In the event that the only positive result is that of the positive VCM, with other techniques being negative, this will indicate a 55% probability of an antibody-mediated rejection episode in the first year versus a 5% probability in the case of a negative VCM. Forty-five percent of recipients who do not suffer a rejection episode will have a survival similar to those with negative VCM; only those that suffer from a rejection episode will have survival reduced by 20% at 5 years.5

Anti-HLA-C,6 anti-HLA-DQ7 and anti-HLA-DP8 antibodies have been associated with rejection. If the recipient has antibodies against these antigens then it may be appropriate to know the donor's alleles at these loci, although the pretransplant prognostic value of these antibodies is not well defined.

VCM has a high negative predictive value for cytotoxicity crossmatch. Its PPV is lower, i.e., it detects antibodies that are not revealed by cytotoxicity.9

It follows that a positive VCM, on its own, does not imply that a transplant is necessarily contraindicated. It is, however, a red flag indicating the need for a thorough evaluation, careful monitoring and immunosuppression aimed at controlling alloantibody production.
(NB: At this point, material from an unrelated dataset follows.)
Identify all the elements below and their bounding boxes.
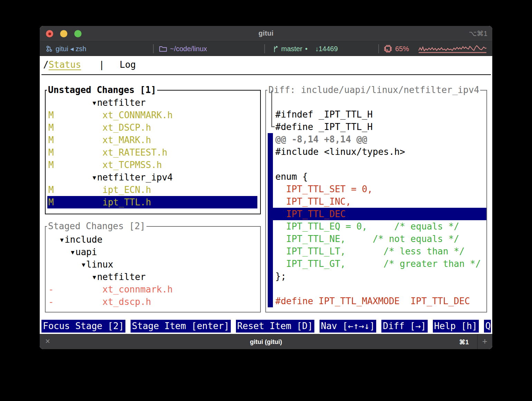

Usefulness and interpretation of the preliminary crossmatch

The preliminary crossmatch is indicated in recipients at risk for positive crossmatch. The purpose of this preliminary study is to avoid expensive studies on donors at high risk of being rejected for immunological reasons in the immediate pretransplant tests (10 days).

The crossmatches to be used for the immediate pretransplant study must be included.

Recipients at risk for positive lymphocyte crossmatch are those who: 1) have a positive CDC-PRA or solid-phase PRA, 2) are recipients of retransplants including those without alloantibodies detected by CDC-PRA, and 3) women who have been pregnant prior to their candidacy as donor (Figure 1).

Immediate pre-transplant study (10 days)

Lymphocyte CDC crossmatch between donor and recipient

This test must be performed before any kidney transplantation.

A positive complement dependent cytotoxicity (CDC) crossmatch using T-lymphocytes or total lymphocytes at 22ºC±5ºC have a PPV for graft loss in the first 48 hours of 80%, which therefore contraindicates transplantation. 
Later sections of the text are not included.